DATA:
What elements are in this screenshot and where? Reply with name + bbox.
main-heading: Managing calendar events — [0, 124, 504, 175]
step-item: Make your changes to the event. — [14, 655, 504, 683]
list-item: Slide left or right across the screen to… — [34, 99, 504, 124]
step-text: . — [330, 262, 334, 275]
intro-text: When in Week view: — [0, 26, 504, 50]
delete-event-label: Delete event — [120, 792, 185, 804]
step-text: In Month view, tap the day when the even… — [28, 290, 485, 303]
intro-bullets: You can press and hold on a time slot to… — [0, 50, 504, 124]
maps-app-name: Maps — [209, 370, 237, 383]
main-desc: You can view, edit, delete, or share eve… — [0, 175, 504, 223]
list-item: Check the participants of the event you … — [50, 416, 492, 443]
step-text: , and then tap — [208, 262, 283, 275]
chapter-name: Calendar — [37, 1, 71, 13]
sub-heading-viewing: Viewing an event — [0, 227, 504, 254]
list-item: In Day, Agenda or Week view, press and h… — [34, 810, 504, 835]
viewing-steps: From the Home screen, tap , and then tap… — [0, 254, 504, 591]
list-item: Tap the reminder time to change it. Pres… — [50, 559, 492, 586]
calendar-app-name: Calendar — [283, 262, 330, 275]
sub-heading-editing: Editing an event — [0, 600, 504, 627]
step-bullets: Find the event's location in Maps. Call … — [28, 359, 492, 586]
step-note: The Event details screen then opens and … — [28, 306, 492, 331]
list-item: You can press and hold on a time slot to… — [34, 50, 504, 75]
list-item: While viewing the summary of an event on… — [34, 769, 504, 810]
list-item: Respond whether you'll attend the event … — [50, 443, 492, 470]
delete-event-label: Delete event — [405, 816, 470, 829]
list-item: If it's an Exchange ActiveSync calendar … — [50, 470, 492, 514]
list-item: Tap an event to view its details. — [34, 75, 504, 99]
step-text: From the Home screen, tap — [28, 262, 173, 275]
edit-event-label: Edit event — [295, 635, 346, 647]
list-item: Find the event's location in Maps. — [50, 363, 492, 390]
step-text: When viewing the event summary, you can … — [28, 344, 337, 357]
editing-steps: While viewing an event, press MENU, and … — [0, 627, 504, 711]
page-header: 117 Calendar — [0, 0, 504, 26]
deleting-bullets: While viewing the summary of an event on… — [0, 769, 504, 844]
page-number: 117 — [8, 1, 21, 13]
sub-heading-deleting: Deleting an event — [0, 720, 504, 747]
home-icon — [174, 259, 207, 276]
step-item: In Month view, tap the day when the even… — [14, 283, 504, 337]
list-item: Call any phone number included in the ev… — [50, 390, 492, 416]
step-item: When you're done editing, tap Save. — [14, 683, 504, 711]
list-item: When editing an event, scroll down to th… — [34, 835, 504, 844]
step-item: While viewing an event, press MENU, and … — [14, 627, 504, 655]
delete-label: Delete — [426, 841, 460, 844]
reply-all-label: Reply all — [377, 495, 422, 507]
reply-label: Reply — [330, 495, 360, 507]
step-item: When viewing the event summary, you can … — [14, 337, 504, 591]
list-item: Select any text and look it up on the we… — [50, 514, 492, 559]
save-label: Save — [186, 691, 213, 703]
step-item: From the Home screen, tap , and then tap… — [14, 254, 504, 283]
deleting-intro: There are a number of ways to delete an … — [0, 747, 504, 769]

WHAT YOU ARE ASKED TO DO:
Filter the material above down to the lines that hold the word "location".

RESPONSE:
step-bullets: Find the event's location in Maps. Call … — [28, 359, 492, 586]
list-item: Find the event's location in Maps. — [50, 363, 492, 390]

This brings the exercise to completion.